## [TASK BRIEF]
Omit every picture, and retype the lines that run from the beginning of the data below through the line containing "La reconocida chef", inclusive.
=== Section Start ===
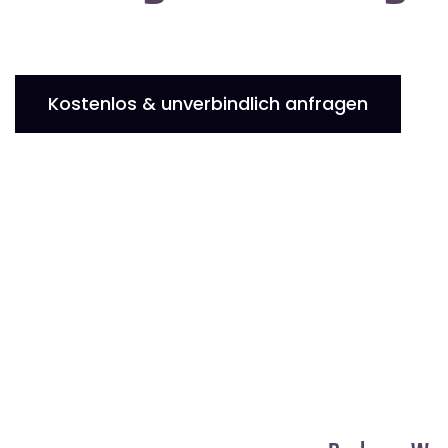
Kostenlos & unverbindlich anfragen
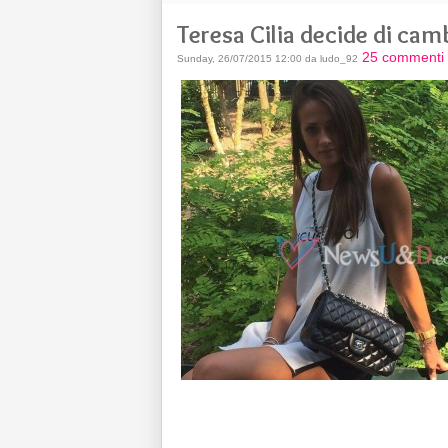
Teresa Cilia decide di camb
25 commenti
Sunday, 26/07/2015 12:00 da ludo_92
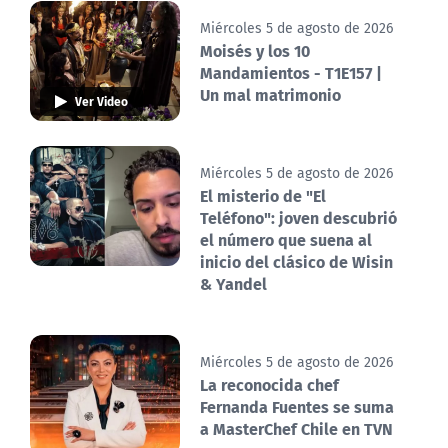
Miércoles 5 de agosto de 2026
Moisés y los 10
Mandamientos - T1E157 |
Un mal matrimonio
Ver Video
Miércoles 5 de agosto de 2026
El misterio de "El
Teléfono": joven descubrió
el número que suena al
inicio del clásico de Wisin
& Yandel
Miércoles 5 de agosto de 2026
La reconocida chef
Fernanda Fuentes se suma
a MasterChef Chile en TVN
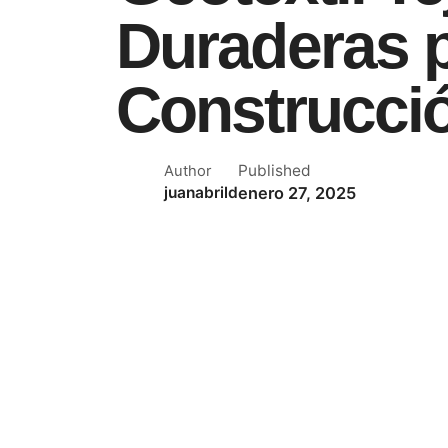
Duraderas p
Construcció
Published
Author
enero 27, 2025
juanabrild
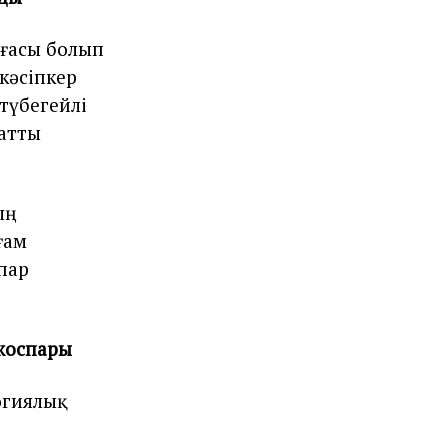
ғасы болып
кәсіпкер
түбегейлі
 атты
ың
ғам
пар
 жоспары
огиялық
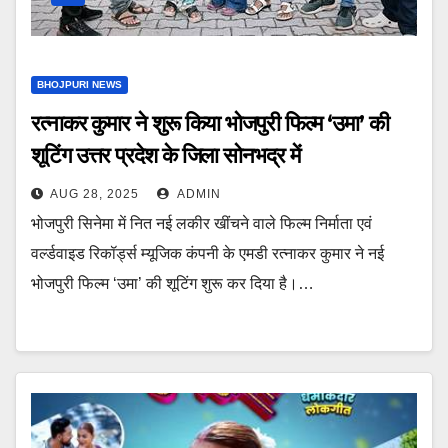
BHOJPURI NEWS
रत्नाकर कुमार ने शुरू किया भोजपुरी फिल्म ‘उमा’ की
शूटिंग उत्तर प्रदेश के जिला सोनभद्र में
AUG 28, 2025
ADMIN
भोजपुरी सिनेमा में नित नई लकीर खींचने वाले फिल्म निर्माता एवं
वर्ल्डवाइड रिकॉर्ड्स म्यूजिक कंपनी के एमडी रत्नाकर कुमार ने नई
भोजपुरी फिल्म ‘उमा’ की शूटिंग शुरू कर दिया है।…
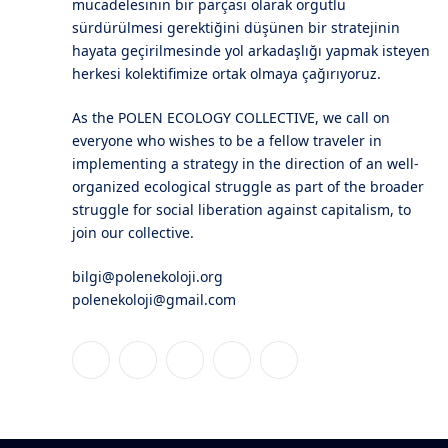
mücadelesinin bir parçası olarak örgütlü
sürdürülmesi gerektiğini düşünen bir stratejinin
hayata geçirilmesinde yol arkadaşlığı yapmak isteyen
herkesi kolektifimize ortak olmaya çağırıyoruz.
As the POLEN ECOLOGY COLLECTIVE, we call on
everyone who wishes to be a fellow traveler in
implementing a strategy in the direction of an well-
organized ecological struggle as part of the broader
struggle for social liberation against capitalism, to
join our collective.
bilgi@polenekoloji.org
polenekoloji@gmail.com
Facebook
X
Instagram
YouTube
Bluesky
(Twitter)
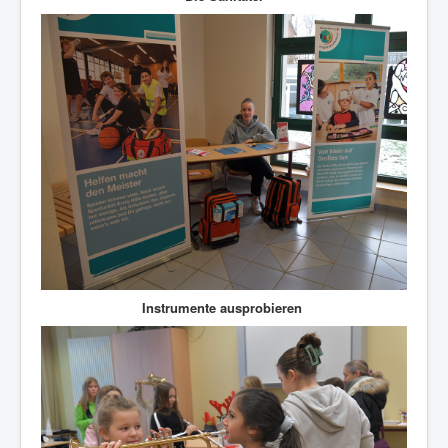
Instrumente ausprobieren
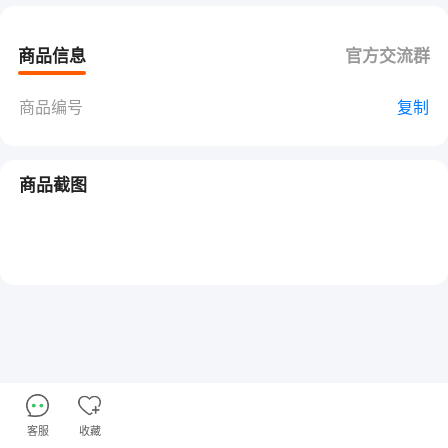
商品信息
官方交流群
商品编号
复制
商品截图
客服
收藏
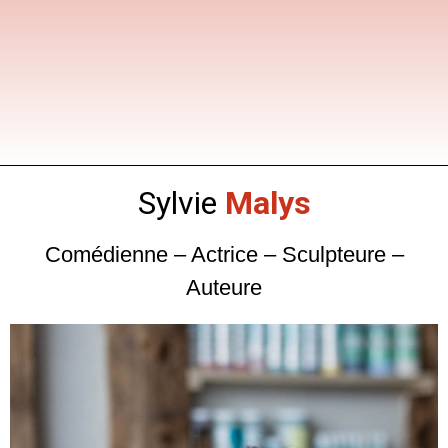
Sylvie
Malys
Comédienne – Actrice – Sculpteure –
Auteure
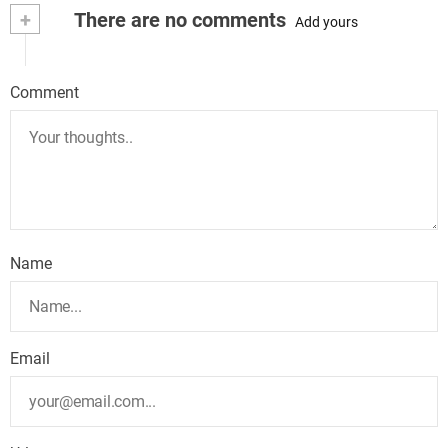
+
There are no comments
Add yours
Comment
Name
Email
=== Section End ===
## [RESULT OF THIS EXERCISE]
Kostenlos & unverbindlich anfragen
Teresa Cilia decide di camb
25 commenti
Sunday, 26/07/2015 12:00 da ludo_92
Miércoles 5 de agosto de 2026
Moisés y los 10
Mandamientos - T1E157 |
Un mal matrimonio
Ver Video
Miércoles 5 de agosto de 2026
El misterio de "El
Teléfono": joven descubrió
el número que suena al
inicio del clásico de Wisin
& Yandel
Miércoles 5 de agosto de 2026
La reconocida chef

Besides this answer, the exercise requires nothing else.